On paper, 2026 should be a golden age for rare disease drug development. Commissioner Makary's FDA has rolled out a suite of new frameworks: the Rare Disease Evidence Principles program for ultra-rare genetic diseases, a "plausible mechanism pathway" that could allow approvals with smaller data packages, and a "bespoke therapy" pathway for individualized treatments tested in just a handful of patients. The agency shifted from requiring two pivotal trials to a one-trial default for many drugs, which disproportionately helps rare disease developers who struggle to enroll enough patients for even one study.

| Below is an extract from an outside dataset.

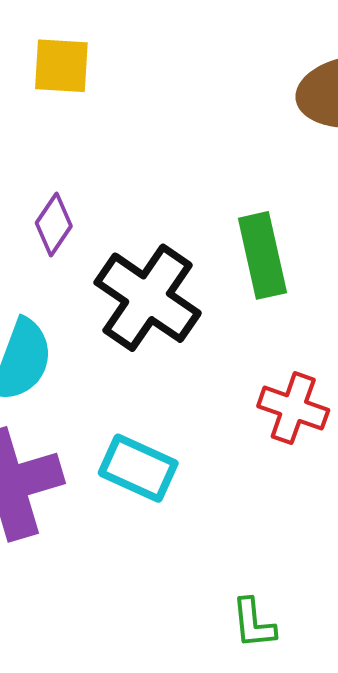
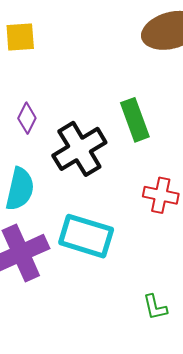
black cross: (148, 298) -> (79, 149), turned 32
cyan rectangle: (138, 468) -> (86, 236), size x1.4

These are genuinely good ideas. The problem is execution. When the director of the Office of Orphan Products Development gets reassigned during the rollout of these very reforms, it sends a signal. When a drug gets rejected and then un-rejected within 90 days, it sends a louder one. CEOs and investors are telling reporters that critical policy expectations exist only in journal articles and speeches, not in binding guidance documents.
Nearly 100 rare disease advocacy groups, CEOs, and investors have organized to push the administration to "restore regulatory clarity" and appoint stable leadership at the biologics center.
The stakes are higher than stock prices. For the roughly 30 million Americans living with a rare disease, most of whom have no approved treatment, these small biotechs represent the only realistic path to a therapy. Every company that runs out of cash or sells itself at a discount because of unpredictable FDA behavior represents a drug that might never reach patients.
Rare disease biotech has always been a high-wire act. Small populations, complex biology, expensive trials, and binary FDA decisions make it inherently risky. But risk is manageable when the rules are consistent. What's not manageable is a regulatory environment that feels, as one CEO put it, capricious.
The FDA doesn't need to lower its standards. It needs to stop moving the goalposts after the ball is already in the air.